▸ WHAT YOU SHOULD DO: Below are records; count the lines that contain "Southwest" and give only the total.

▸ EXCERPTED DATA:
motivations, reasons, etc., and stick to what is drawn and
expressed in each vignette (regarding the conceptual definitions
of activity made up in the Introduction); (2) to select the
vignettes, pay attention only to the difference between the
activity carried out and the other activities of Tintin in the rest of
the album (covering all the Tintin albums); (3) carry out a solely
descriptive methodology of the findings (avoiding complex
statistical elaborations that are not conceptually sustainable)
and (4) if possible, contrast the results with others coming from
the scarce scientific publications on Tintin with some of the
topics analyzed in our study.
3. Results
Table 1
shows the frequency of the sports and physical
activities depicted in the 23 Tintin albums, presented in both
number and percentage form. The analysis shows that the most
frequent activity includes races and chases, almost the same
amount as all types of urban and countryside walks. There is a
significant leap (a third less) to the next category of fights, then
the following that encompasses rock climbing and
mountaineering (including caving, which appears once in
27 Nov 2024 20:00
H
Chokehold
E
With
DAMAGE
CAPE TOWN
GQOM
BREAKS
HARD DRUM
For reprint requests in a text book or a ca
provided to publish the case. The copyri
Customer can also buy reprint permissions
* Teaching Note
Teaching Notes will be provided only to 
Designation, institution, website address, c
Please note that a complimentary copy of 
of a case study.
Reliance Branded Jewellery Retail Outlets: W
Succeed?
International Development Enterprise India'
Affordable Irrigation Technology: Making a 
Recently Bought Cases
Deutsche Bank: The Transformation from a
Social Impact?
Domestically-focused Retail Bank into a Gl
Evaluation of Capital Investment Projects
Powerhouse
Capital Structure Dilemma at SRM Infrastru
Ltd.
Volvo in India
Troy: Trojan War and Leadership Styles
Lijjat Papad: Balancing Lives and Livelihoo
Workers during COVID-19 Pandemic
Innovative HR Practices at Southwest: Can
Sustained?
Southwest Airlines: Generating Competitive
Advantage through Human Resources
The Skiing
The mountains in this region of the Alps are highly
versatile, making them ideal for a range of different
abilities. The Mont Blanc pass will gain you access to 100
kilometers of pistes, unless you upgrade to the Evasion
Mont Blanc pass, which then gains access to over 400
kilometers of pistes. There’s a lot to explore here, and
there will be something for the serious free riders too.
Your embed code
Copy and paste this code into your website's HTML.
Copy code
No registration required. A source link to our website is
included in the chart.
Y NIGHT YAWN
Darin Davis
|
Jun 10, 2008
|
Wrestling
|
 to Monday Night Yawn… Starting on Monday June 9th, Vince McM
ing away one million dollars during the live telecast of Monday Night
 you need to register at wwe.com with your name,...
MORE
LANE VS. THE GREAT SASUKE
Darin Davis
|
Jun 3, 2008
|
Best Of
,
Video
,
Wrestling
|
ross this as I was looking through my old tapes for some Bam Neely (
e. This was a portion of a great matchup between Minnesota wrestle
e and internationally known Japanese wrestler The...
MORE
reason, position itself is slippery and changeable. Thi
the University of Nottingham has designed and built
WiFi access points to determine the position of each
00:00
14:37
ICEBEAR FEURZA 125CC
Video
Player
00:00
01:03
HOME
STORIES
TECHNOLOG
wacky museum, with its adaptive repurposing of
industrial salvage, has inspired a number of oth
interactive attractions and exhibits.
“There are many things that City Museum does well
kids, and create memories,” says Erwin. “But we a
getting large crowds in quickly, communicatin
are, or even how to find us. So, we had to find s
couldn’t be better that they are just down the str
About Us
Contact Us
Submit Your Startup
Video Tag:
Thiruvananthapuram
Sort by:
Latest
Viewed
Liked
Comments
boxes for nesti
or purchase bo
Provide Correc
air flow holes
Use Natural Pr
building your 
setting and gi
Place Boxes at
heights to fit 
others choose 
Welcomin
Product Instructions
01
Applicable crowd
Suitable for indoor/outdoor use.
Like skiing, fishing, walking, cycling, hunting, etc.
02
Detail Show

* * *

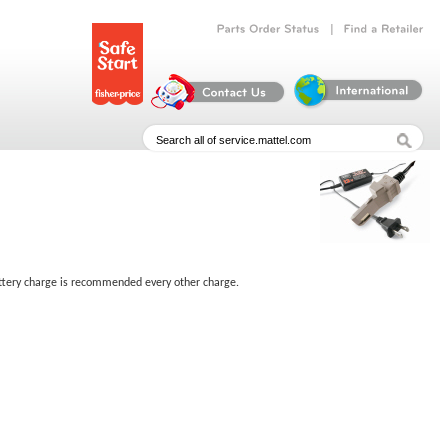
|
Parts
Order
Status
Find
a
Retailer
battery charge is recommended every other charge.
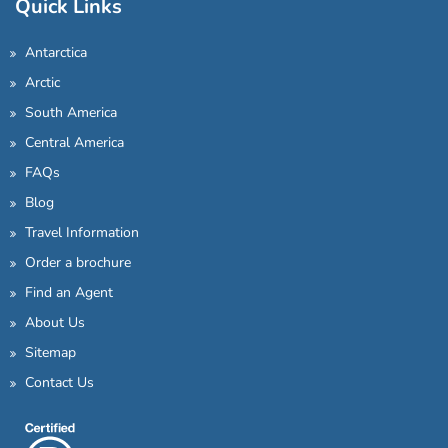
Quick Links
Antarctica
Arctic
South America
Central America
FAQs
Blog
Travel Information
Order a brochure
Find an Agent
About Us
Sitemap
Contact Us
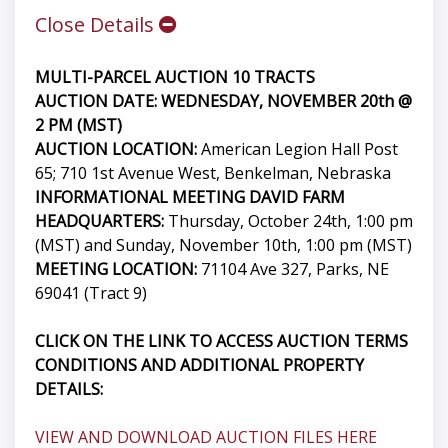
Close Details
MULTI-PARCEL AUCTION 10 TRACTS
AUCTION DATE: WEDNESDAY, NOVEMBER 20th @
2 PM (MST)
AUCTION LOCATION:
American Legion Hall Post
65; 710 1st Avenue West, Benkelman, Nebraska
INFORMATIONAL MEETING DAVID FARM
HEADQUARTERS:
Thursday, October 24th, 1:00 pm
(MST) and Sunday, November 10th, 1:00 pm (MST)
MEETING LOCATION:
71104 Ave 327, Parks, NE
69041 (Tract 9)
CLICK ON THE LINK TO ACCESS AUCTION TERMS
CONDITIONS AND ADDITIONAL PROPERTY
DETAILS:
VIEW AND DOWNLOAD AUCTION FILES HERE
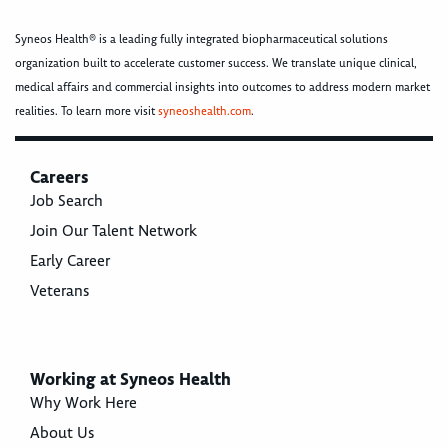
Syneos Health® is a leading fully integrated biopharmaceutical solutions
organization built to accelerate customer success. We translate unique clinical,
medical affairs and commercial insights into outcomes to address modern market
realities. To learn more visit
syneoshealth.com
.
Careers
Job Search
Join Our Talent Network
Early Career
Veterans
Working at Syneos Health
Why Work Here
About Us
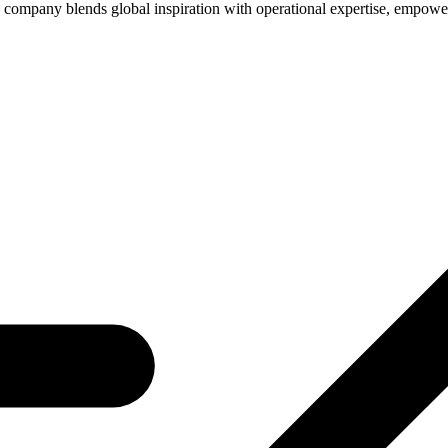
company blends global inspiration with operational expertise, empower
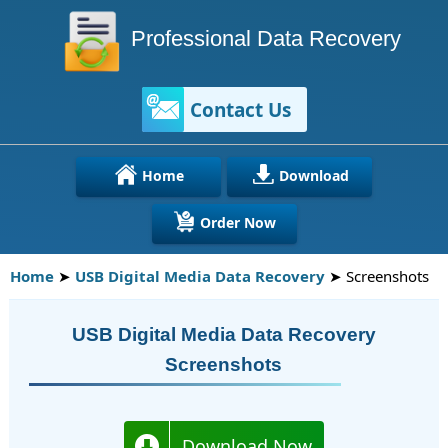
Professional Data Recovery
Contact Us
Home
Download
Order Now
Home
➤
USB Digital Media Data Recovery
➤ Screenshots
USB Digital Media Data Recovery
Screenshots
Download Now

* * *

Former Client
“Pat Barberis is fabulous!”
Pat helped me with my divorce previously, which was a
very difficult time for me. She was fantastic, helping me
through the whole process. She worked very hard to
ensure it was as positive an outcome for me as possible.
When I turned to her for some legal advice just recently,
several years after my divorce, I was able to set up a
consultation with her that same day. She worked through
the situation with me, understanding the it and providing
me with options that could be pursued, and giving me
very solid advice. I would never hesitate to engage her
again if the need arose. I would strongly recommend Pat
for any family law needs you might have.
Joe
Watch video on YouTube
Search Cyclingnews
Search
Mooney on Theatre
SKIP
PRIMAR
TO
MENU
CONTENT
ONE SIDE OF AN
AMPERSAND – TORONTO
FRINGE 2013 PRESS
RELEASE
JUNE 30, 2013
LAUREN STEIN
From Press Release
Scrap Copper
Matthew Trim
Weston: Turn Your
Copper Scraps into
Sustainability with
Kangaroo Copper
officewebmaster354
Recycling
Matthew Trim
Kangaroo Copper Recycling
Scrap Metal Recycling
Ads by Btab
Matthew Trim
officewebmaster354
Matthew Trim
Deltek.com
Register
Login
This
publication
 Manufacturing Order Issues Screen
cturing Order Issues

▸ THE ANSWER: 2